WHAT IS BEING ASKED |
Make an exact copy of the records, and keep the pictures out of it.

RECORDS PROVIDED |
────────────────
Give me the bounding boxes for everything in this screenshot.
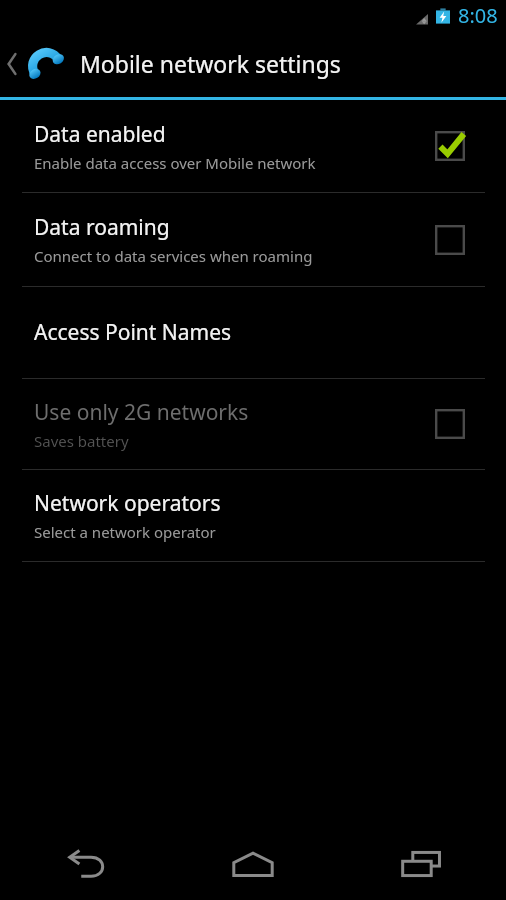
button[interactable]: Data roaming	[428, 218, 472, 262]
staticText: Data enabled	[34, 120, 166, 149]
button[interactable]: Data enabled	[0, 100, 506, 192]
staticText: Connect to data services when roaming	[34, 246, 313, 266]
button[interactable]: Network operators	[0, 470, 506, 561]
button[interactable]: Access Point Names	[0, 287, 506, 378]
staticText: 8:08	[458, 2, 498, 29]
staticText: Mobile network settings	[80, 48, 341, 79]
staticText: Data roaming	[34, 213, 170, 242]
button[interactable]: Navigate up	[0, 30, 72, 97]
staticText: Select a network operator	[34, 522, 216, 542]
button[interactable]: Recent apps	[337, 828, 506, 900]
staticText: Enable data access over Mobile network	[34, 153, 316, 173]
staticText: Network operators	[34, 489, 221, 518]
button[interactable]: Use only 2G networks	[428, 402, 472, 446]
button[interactable]: Data enabled	[428, 124, 472, 168]
staticText: Use only 2G networks	[34, 398, 249, 427]
button[interactable]: Back	[0, 828, 168, 900]
staticText: Saves battery	[34, 431, 129, 451]
button[interactable]: Use only 2G networks	[0, 379, 506, 469]
staticText: Access Point Names	[34, 318, 232, 347]
button[interactable]: Home	[168, 828, 337, 900]
button[interactable]: Data roaming	[0, 193, 506, 286]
────────────────
TASK ANSWER |
Give me the bounding boxes for everything in this screenshot.
button[interactable]: Data roaming	[428, 218, 472, 262]
staticText: Data enabled	[34, 120, 166, 149]
button[interactable]: Data enabled	[0, 100, 506, 192]
staticText: Connect to data services when roaming	[34, 246, 313, 266]
button[interactable]: Network operators	[0, 470, 506, 561]
button[interactable]: Access Point Names	[0, 287, 506, 378]
staticText: 8:08	[458, 2, 498, 29]
staticText: Mobile network settings	[80, 48, 341, 79]
staticText: Data roaming	[34, 213, 170, 242]
button[interactable]: Navigate up	[0, 30, 72, 97]
staticText: Select a network operator	[34, 522, 216, 542]
button[interactable]: Recent apps	[337, 828, 506, 900]
staticText: Enable data access over Mobile network	[34, 153, 316, 173]
staticText: Network operators	[34, 489, 221, 518]
button[interactable]: Use only 2G networks	[428, 402, 472, 446]
button[interactable]: Data enabled	[428, 124, 472, 168]
staticText: Use only 2G networks	[34, 398, 249, 427]
button[interactable]: Back	[0, 828, 168, 900]
staticText: Saves battery	[34, 431, 129, 451]
button[interactable]: Use only 2G networks	[0, 379, 506, 469]
staticText: Access Point Names	[34, 318, 232, 347]
button[interactable]: Home	[168, 828, 337, 900]
button[interactable]: Data roaming	[0, 193, 506, 286]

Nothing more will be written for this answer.